The Hungarian-born Kor was just 10 years old when she was deported to Auschwitz in 1944. While her parents and older sisters were sent to the gas chambers, she and her twin sister, Miriam, were instead "selected" for Mengele's notorious and deadly medical experiments.

"As soon as we stepped down (from the platform) my mother grabbed us by the hand, as if trying to protect us. Everything was moving very fast, but as my sister and I were hauled away I can remember seeing my mother's arm…though I never did say good-bye," said Kor, holding back tears.

As part of a "special group used as human guinea pigs," Kor said, she and her sister were among 1,500 sets of twins subjected to a range of horrific experiments. Only 200 survived.

Kor recalled her own quick introduction to life at Auschwitz.

"The first time I went to use the latrine located at the end of the children's barrack, I was greeted by the scattered corpses of several children lying on the ground. I think that image will stay with me forever. It was there that I made a silent pledge — a vow to make sure that Miriam and I didn't end up on that filthy floor."

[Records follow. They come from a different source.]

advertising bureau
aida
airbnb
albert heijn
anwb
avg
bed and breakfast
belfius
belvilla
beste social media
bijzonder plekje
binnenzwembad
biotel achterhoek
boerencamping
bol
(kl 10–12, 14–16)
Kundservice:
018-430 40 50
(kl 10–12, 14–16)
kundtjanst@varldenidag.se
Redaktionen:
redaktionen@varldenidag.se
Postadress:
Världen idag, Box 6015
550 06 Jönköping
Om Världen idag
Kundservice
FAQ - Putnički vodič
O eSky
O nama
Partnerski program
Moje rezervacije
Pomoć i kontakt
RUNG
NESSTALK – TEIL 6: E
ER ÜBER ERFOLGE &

Despite being repeatedly injected with deadly germs and often going for weeks without food, Kor kept that promise of survival.

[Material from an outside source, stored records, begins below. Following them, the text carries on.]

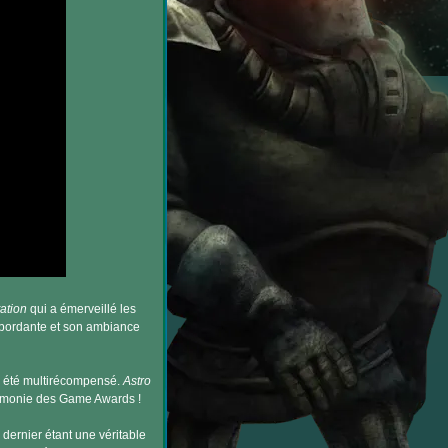
ation
qui a émerveillé les
ébordante et son ambiance
l a été multirécompensé.
Astro
érémonie des Game Awards !
dernier étant une véritable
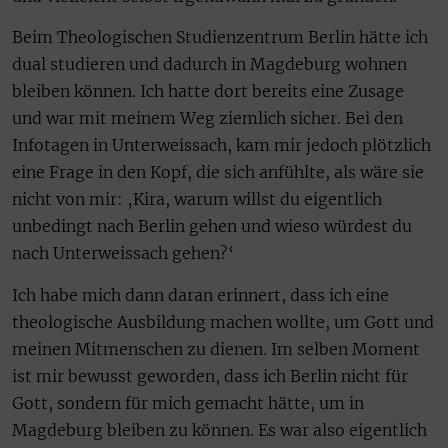
Beim Theologischen Studienzentrum Berlin hätte ich
dual studieren und dadurch in Magdeburg wohnen
bleiben können. Ich hatte dort bereits eine Zusage
und war mit meinem Weg ziemlich sicher. Bei den
Infotagen in Unterweissach, kam mir jedoch plötzlich
eine Frage in den Kopf, die sich anfühlte, als wäre sie
nicht von mir: ‚Kira, warum willst du eigentlich
unbedingt nach Berlin gehen und wieso würdest du
nach Unterweissach gehen?‘
Ich habe mich dann daran erinnert, dass ich eine
theologische Ausbildung machen wollte, um Gott und
meinen Mitmenschen zu dienen. Im selben Moment
ist mir bewusst geworden, dass ich Berlin nicht für
Gott, sondern für mich gemacht hätte, um in
Magdeburg bleiben zu können. Es war also eigentlich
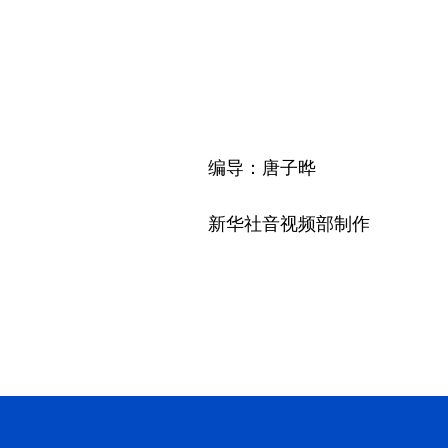
编导：唐子晔
新华社音视频部制作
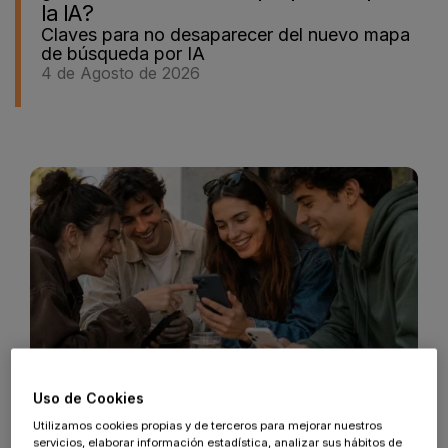
la IA?
Claves para no desaparecer del nuevo mapa
de búsqueda por IA
4 de Agosto de 2026
Uso de Cookies
Marketing
Utilizamos cookies propias y de terceros para mejorar nuestros
servicios, elaborar información estadística, analizar sus hábitos de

After the war, she and her sister emigrated to Israel, where they were raised by an aunt. Eva joined the Israeli Army in 1952 and became a sergeant major. Eventually, she married an American tourist and moved to Terre Haute, Ind., where she now lives.

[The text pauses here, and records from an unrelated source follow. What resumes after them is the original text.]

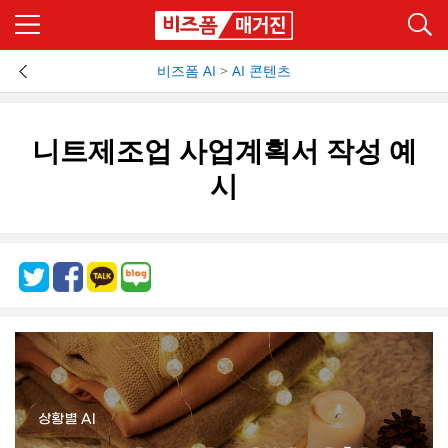
비즈폼 AI
>
AI 콘텐츠
니트제조업 사업계획서 작성 예
시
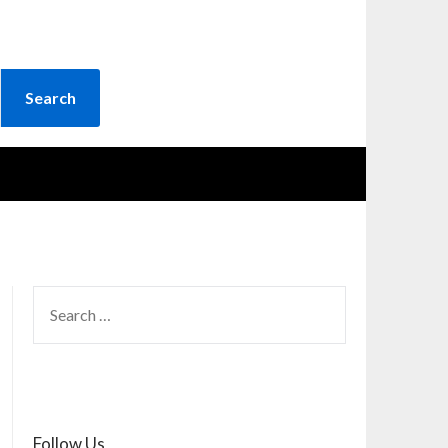
SEARCH
FOR:
Follow Us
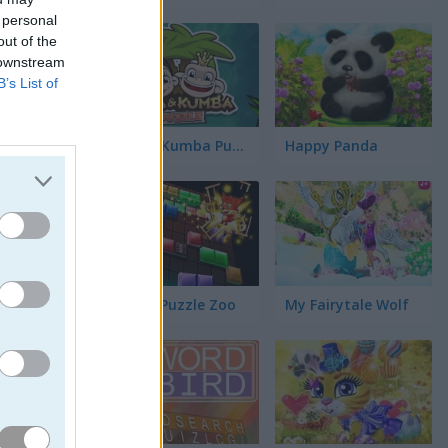
 personal
out of the
üinos
 downstream
B’s List of
jos
Kiba & Kumba Puzzle
Happy Panda
ógico
Blocks Puzzle Zoo
My Fairytale Wolf
s que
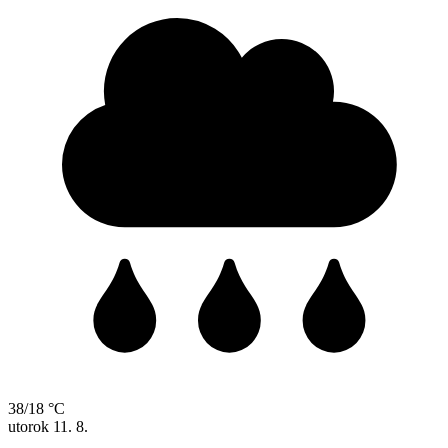
38/18 °C
utorok
11. 8.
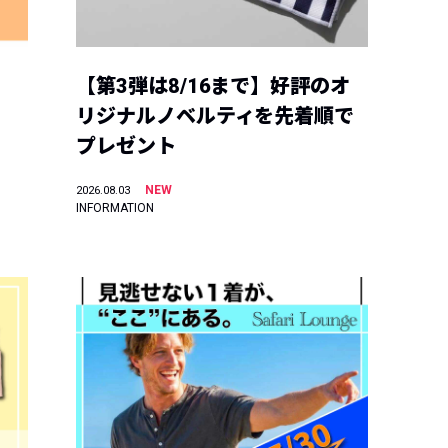
【第3弾は8/16まで】好評のオ
リジナルノベルティを先着順で
プレゼント
NEW
2026.08.03
INFORMATION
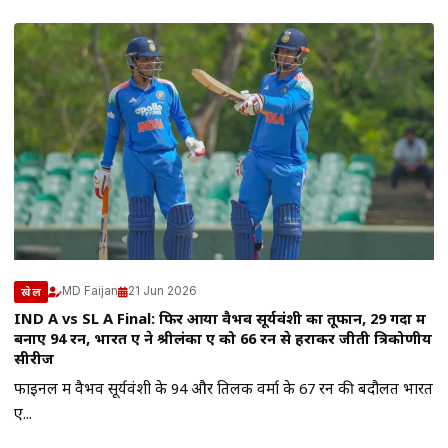
MD Faijan
21 Jun 2026
खेल
IND A vs SL A Final: फिर आया वैभव सूर्यवंशी का तूफान, 29 गेंदों में
बनाए 94 रन, भारत ए ने श्रीलंका ए को 66 रन से हराकर जीती त्रिकोणीय
सीरीज
फाइनल में वैभव सूर्यवंशी के 94 और तिलक वर्मा के 67 रन की बदौलत भारत
ए...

In 1984 she organized CANDLES (Children of Auschwitz Nazi Deadly Lab Experiments Survivors), an international organization, Holocaust museum and educational center which focuses on the twins who survived Mengele's experiments.

Kor has since spread word of her organization through television appearances on "Oprah," "Good Morning America," ABC, CBS and NBC news. She has also been featured on the cover of numerous magazines, and wrote the book "Echoes from Auschwitz: The Story of Eva and Miriam Mozes. "

In January 1995, Kor organized a group of 25 who returned to Auschwitz for the 50th commemoration of the camp's liberation. Among them was Dr. Hans Munch, a former SS doctor, who signed a public declaration that the gas chambers were real and that he had witnessed the gassing of innocent people.

"All these things were done to us for no other reason but because of being born Jewish," said Kor.

"But I believe that the light of one single candle can illuminate the darkness of the entire universe. I challenge all of you to become that light."